Что до перепонки, то носитель ее казак Агафон Петров (потомок не только Солдатика, но и Василия Небитого, Евстигнея Данилина и Трауернихта) — неглупый, рассудительный, не в отца Филиппа Лонгиновича мелковатый, но ладно скроенный малый — с наступлением своей семнадцатой весны встал в строй. Служба не то что в прежние годы — скучная. Замиренные, отодвинутые в заоблачные выси горцы беспокоят мало. Наурские казаки дуреют от безделья, пьянствуют и, как водится, ждут войны с турками.
Пятнадцатилетий сорвиголова Пашка Малыхин (потомок слоновщиков Виспура и Ага-Садыка, гангутского героя Девлета, старообрядцев Копытовых и Малыхиных) о войне так даже мечтает. Он растет без отца, при глухом деде Егоре, и плотницкое дело, которому тот пытается учить внука, постигает без охоты. А зря: крепость Грозная, два с небольшим года назад переименованная царским указом в город Грозный, строится вовсю и плотницкие руки здесь в цене.

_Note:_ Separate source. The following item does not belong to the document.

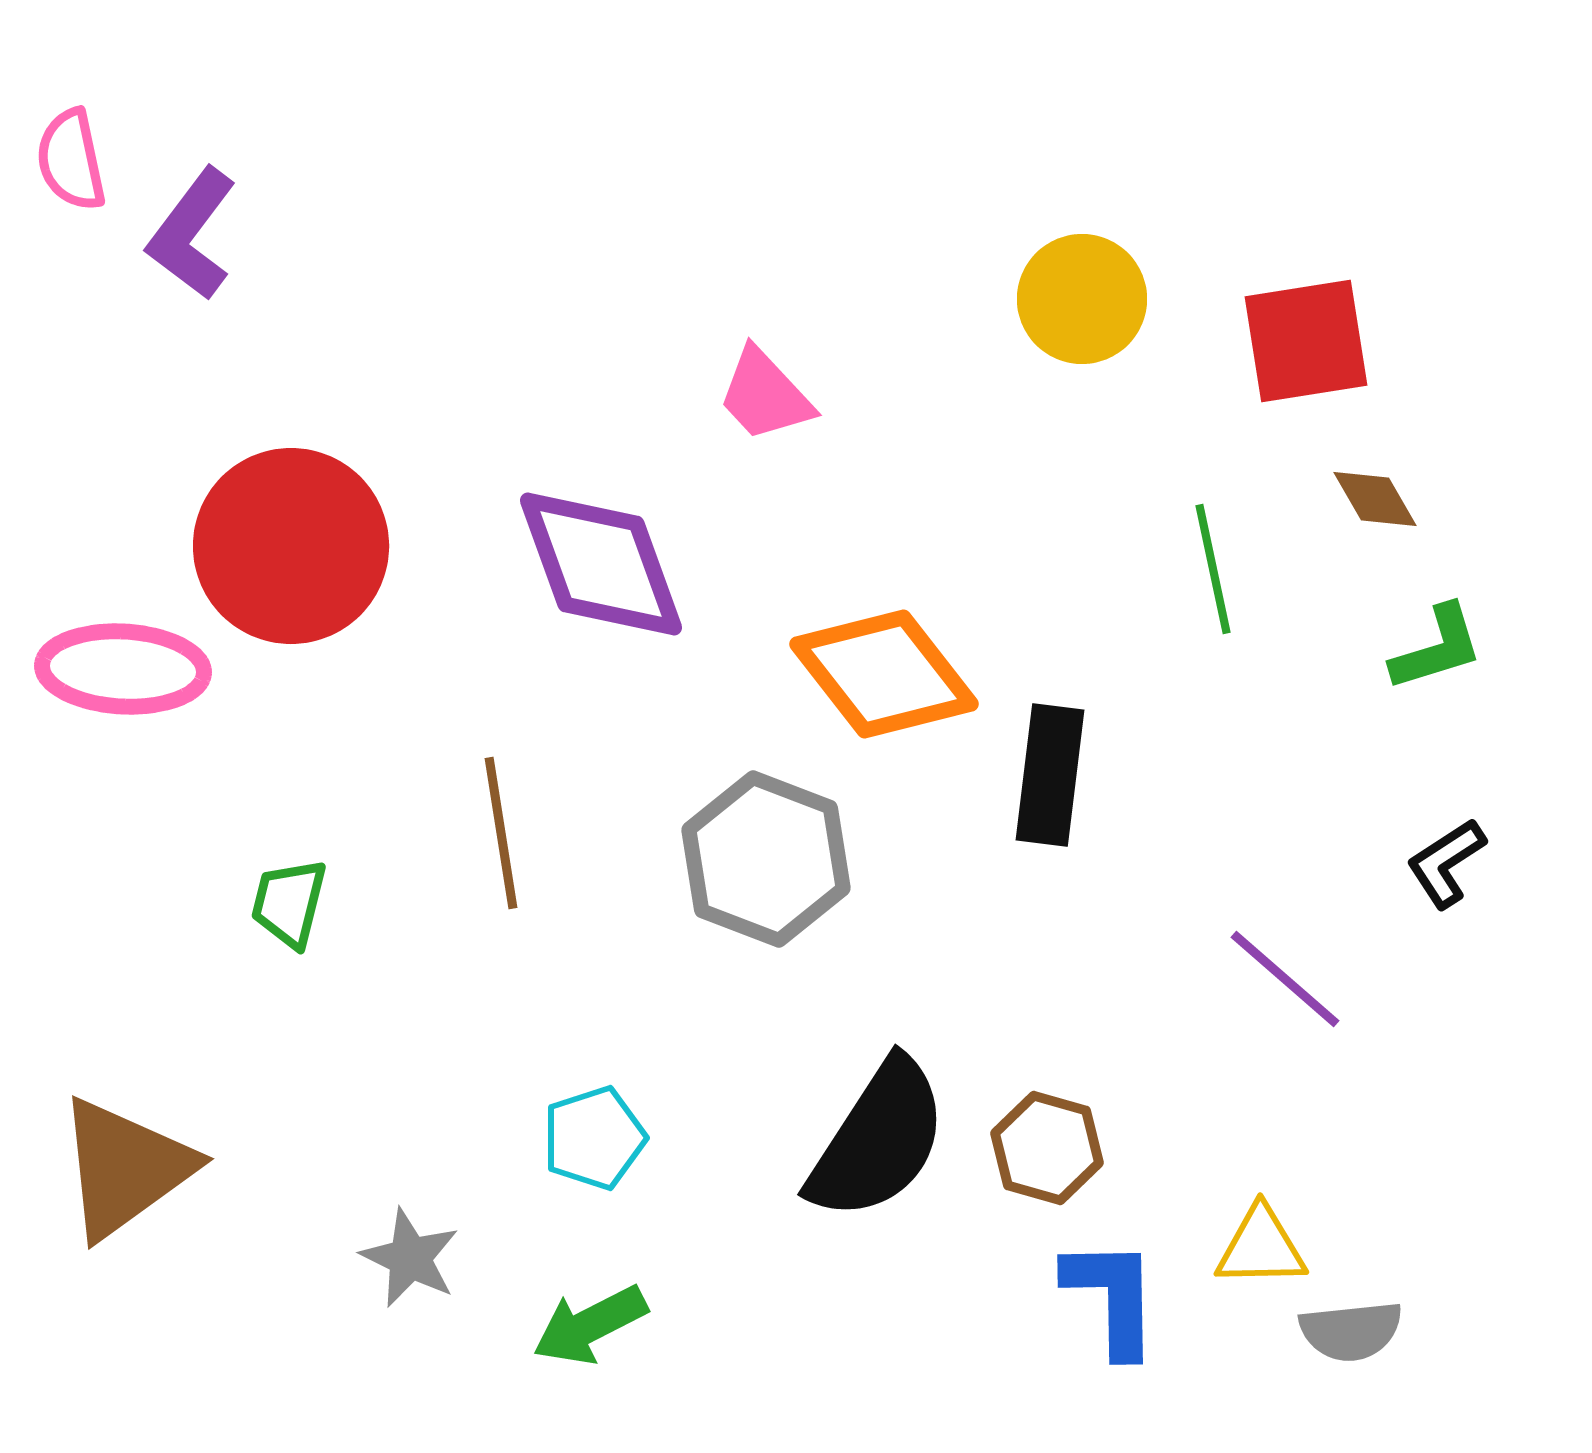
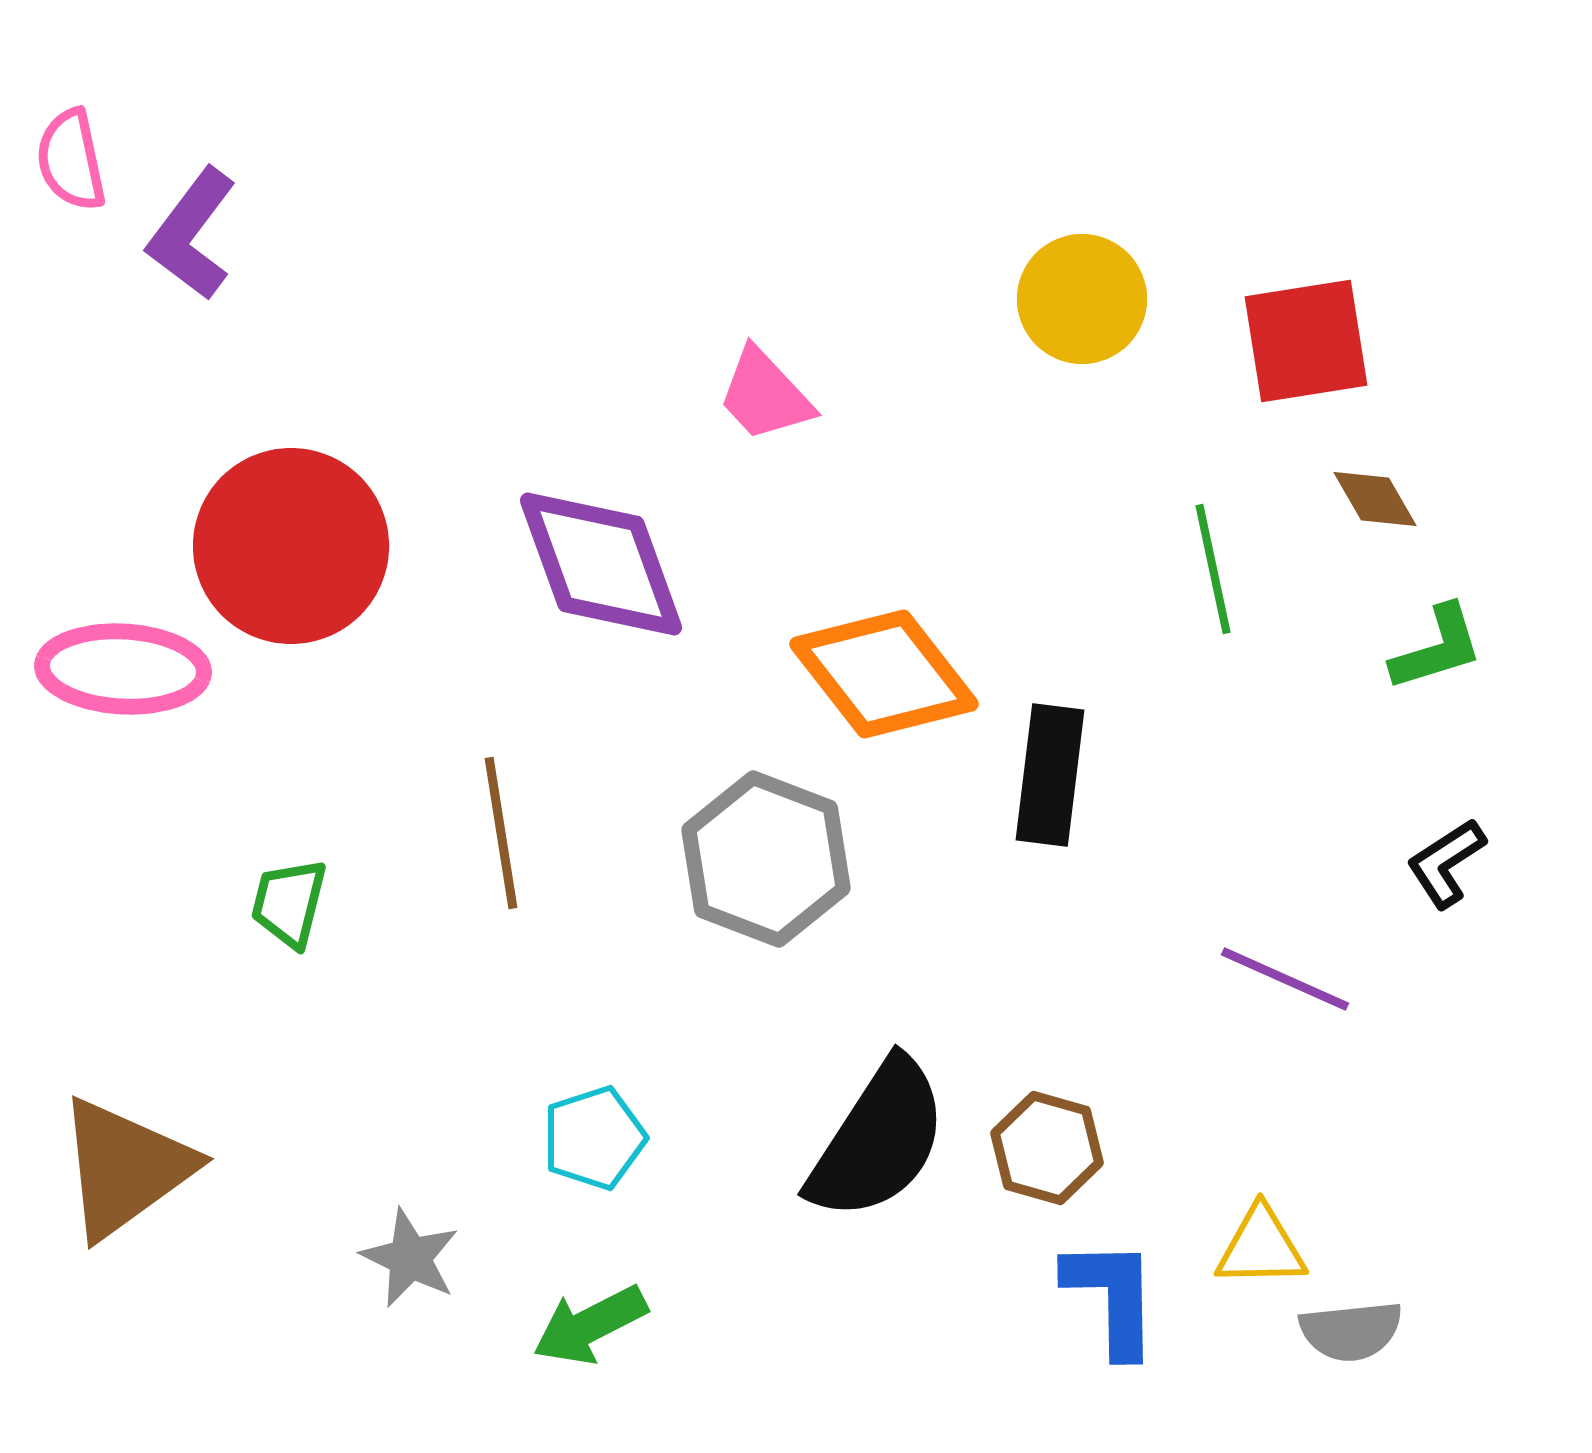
purple line: rotated 17 degrees counterclockwise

Девочка Иман (потомок Осадковских и янычара Махмуда) в двенадцать лет уже невеста. Ее отец Гусейн шахидом не стал, зато сделался в своем ильче весьма уважаемым человеком и выдает Иман, соответственно, за весьма уважаемого человека, торговца пряностями Ахмеда, богача и к тому ж родственника местного каймакама. В доме Ахмеда в Карсе уже есть три жены и не хватает для ровного счета четвертой. А то, что громадный живот не позволяет ему поднять упавшую наземь монету, — это Гусейна не беспокоит.
Другая девочка, десятилетняя Марфа Солдатова (потомок Матвея Смурного, Якова Репьева и, предположительно, Петра Рябцева) из станицы Калиновская, о замужестве еще не помышляет. Младшая в семье, шалунья и любимица отца Василия Поликарповича, когда-то звавшегося Шамилем, она играет в куклы и сама для своих многочисленных старших братьев и сестер вроде обожаемой игрушки.
Ване Васильеву, сыну восьмого Алексия и модистки Анны (потомку многих Алексосов, толмача Ходжи Нефеса, черногорского старейшины Марко Петровича, купца Арутюна, а также Масуда, хозяина белого верблюда), предстоит родиться через десять лет.
Григорий Осадковский (потомок Осадковских, Комаровских, Енебековых, Хлябиных) идет в гору. В двадцать четыре года он владелец бакалейного магазина в Варшаве, близ Уяздовской площади, и думает расширять дело.
А вечный петербургский студент-юрист Михаил Шульц (потомок Иосифа Якобса, Иоахима Галле, Кальвини, Дюшамов, Барабановых, Тальков, Брюнов, Силантьевых, Лысаковых — не забыт ли кто? Ах да: и Шульцев конечно же!) сидит на кровати, с головой накрывшись пледом, в бедно обставленной комнатке окнами на захламленный пустырь и натужно кашляет. Чахотка, выпустившая из когтистых лап Руфину Михайловну Шульц, урожденную Брюн, сполна отыгралась на ее сыне. Михаил знает, что спасение в срочном лечении (да и в том никакой гарантии), но денег нет ни копейки, а гордость не позволяет обратиться к родителям. Вот уже восемь лет, как он порвал с ними и не дает знать о себе. Расхождения его с отцом идеологические.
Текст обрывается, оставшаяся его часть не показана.